Protein Swap | 10-Minute Tilapia Tacos
with Apple-Radish Slaw & Avocado Cream
Cooking time
10 minutes
Servings
2/4
Calories
670 /serving
Protein Swap | 10-Minute Tilapia Tacos
with Apple-Radish Slaw & Avocado Cream
Tick tock taco! In no time, luscious tilapia turns nice and flaky, dusted with spices. It’ll land on warmed tortillas swooshed with a smooth mix of avocado purée and sour cream. Just add a sharp slaw that’s doubly crisp with radishes and apple.
We will send you:
- 2 Sustainably-raised tilapia fillets (BAP-certified)
- 150g Shredded cabbage
- 100g Radishes
- 1 Apple
- 57g Avocado purée
- 30ml Apple cider vinegar
- 43ml Sour cream
- 6 Wheat flour tortillas
- 6g America Latina spices (garlic, salt, cumin, oregano, onion, paprika, tomato powder, ancho, red pepper, green pepper, white sesame, coriander, chili, canola oil, Cayenne pepper, cellulose fiber)
Contains: Milk • Sesame • Sulphites • Tilapia • Wheat
You will need:
Aluminum foil
Grater
Large pan (non-stick if possible)
Oil
Salt & pepper (S&P)
Total Fat
25 g
Saturated Fat
6 g
Sodium
900 mg
Total Carb
72 g
Sugars
14 g
Protein
41 g
Fibre
7 g
Preparation

Mise en place
- Preheat the oven to 450°F.
- Slice the radishes.
- Grate the apple.

Warm the tortillas
- Stack and tightly wrap the tortillas in aluminum foil.
- Warm directly on an oven rack, 6 to 8 min., until heated through.
- Keep wrapped until ready to serve.

Cook the shrimp
- Meanwhile, pat the shrimp dry (remove the shells from the tails if desired); season with ⅔ of the spices and S&P.
- In a large pan (non-stick if possible), heat a drizzle of oil on medium.
- Add the shrimp* and cook, 1 to 2 min. per side, until opaque and cooked through.

Make the slaw
- Meanwhile, in a medium bowl, combine the cabbage, radishes, apple, vinegar, 1 tbsp oil (double for 4 portions), the remaining spices and S&P.

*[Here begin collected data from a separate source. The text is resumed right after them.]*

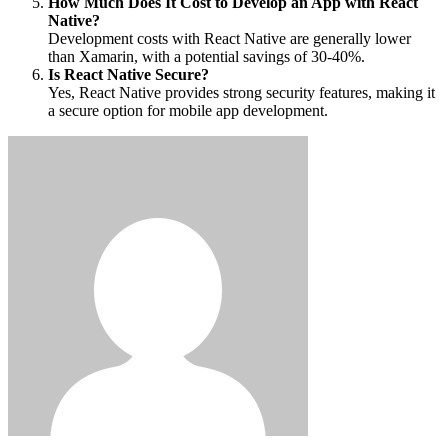
How Much Does It Cost to Develop an App with React
Native?
Development costs with React Native are generally lower
than Xamarin, with a potential savings of 30-40%.
Is React Native Secure?
Yes, React Native provides strong security features, making it
a secure option for mobile app development.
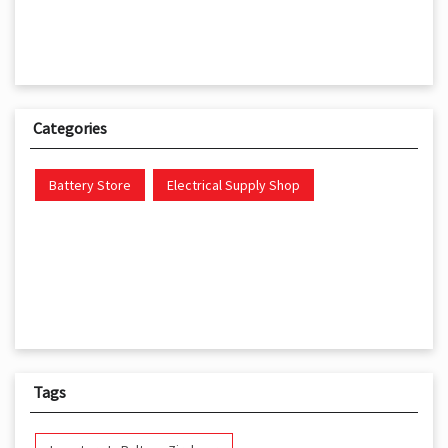
Categories
Battery Store
Electrical Supply Shop
Tags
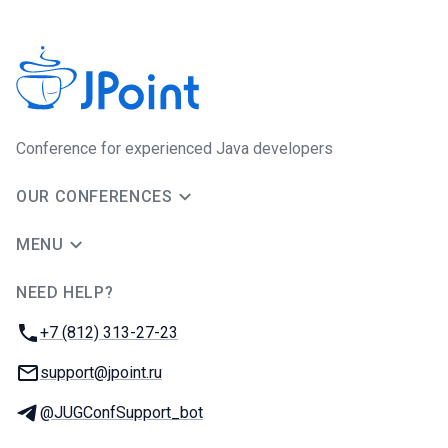
Сonference for experienced Java developers
OUR CONFERENCES
MENU
NEED HELP?
JUG Ru Group
Phone:
+7 (812) 313-27-23
Email:
support@jpoint.ru
Telegram:
@JUGConfSupport_bot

Make the avocado cream & serve
- In a small bowl, combine the avocado purée, sour cream and S&P.
- Divide the tortillas between your plates.
- Spread with the avocado cream.
- Top with the shrimp and slaw. Bon appétit!
*Health Canada recommends cooking fish to a minimum internal temperature of 70°C.